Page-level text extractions

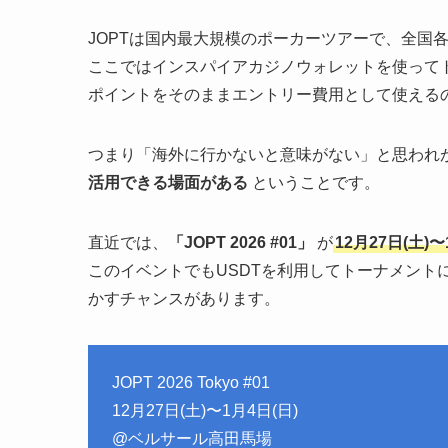
JOPTは国内最大規模のポーカーツアーで、全国
ここではインスパイアカジノウォレットを使って
ポイントをそのままエントリー費用として使える
つまり「海外に行かないと意味がない」と思われ
活用できる場面がある
ということです。
直近では、
「JOPT 2026 #01」
が
12月27日(土)
このイベントでもUSDTを利用してトーナメント
かすチャンスがあります。
JOPT 2026 Tokyo #01
12月27日(土)〜1月4日(日)
@ベルサール高田馬場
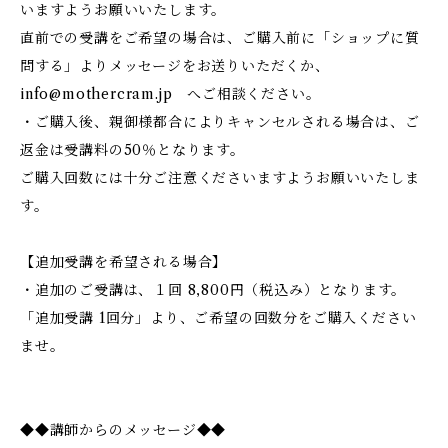
いますようお願いいたします。
直前での受講をご希望の場合は、ご購入前に「ショップに質
問する」よりメッセージをお送りいただくか、
info@mothercram.jp
へご相談ください。
・ご購入後、親御様都合によりキャンセルされる場合は、ご
返金は受講料の50％となります。
ご購入回数には十分ご注意くださいますようお願いいたしま
す。
【追加受講を希望される場合】
・追加のご受講は、１回 8,800円（税込み）となります。
「追加受講 1回分」より、ご希望の回数分をご購入ください
ませ。
◆◆講師からのメッセージ◆◆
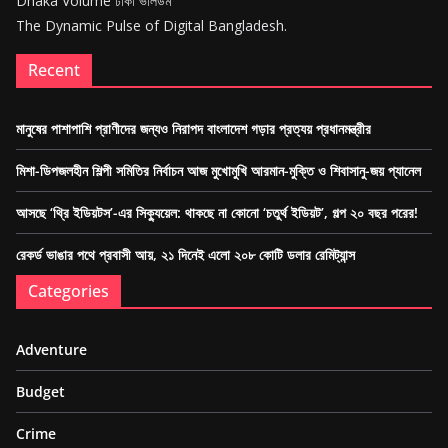
Dhaka Volume ঢাকা ভলিউম
The Dynamic Pulse of Digital Bangladesh.
Recent
মানুষের পাশাপাশি প্রাণীদের জন্যও নিরাপদ বাংলাদেশ গড়ার প্রত্যয় প্রধানমন্ত্রীর
মিশা-ডিপজলহীন শিল্পী সমিতির নির্বাচন আজ মুখোমুখি আরমান-মুক্তি ও শিবাসানু-জয় প্যানেল
আসছে ‘থ্রি ইডিয়টস’-এর সিক্যুয়েল: থাকছে না কোনো ‘চতুর্থ ইডিয়ট’, গল্প ২০ বছর পরের!
রেকর্ড ভাঙার পথে প্রবাসী আয়, ২১ দিনেই এলো ২০৮ কোটি ডলার রেমিট্যান্স
Categories
Adventure
Budget
Crime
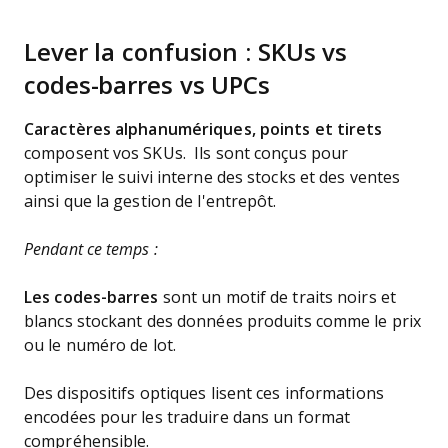
Lever la confusion : SKUs vs
codes-barres vs UPCs
Caractères alphanumériques, points et tirets
composent vos SKUs. Ils sont conçus pour
optimiser le suivi interne des stocks et des ventes
ainsi que la gestion de l'entrepôt.
Pendant ce temps :
Les codes-barres
sont un motif de traits noirs et
blancs stockant des données produits comme le prix
ou le numéro de lot.
Des dispositifs optiques lisent ces informations
encodées pour les traduire dans un format
compréhensible.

What is required
What lines above contain the string "SKUs"? Copy all of them.

Answer to this exercise
Lever la confusion : SKUs vs
composent vos SKUs. Ils sont conçus pour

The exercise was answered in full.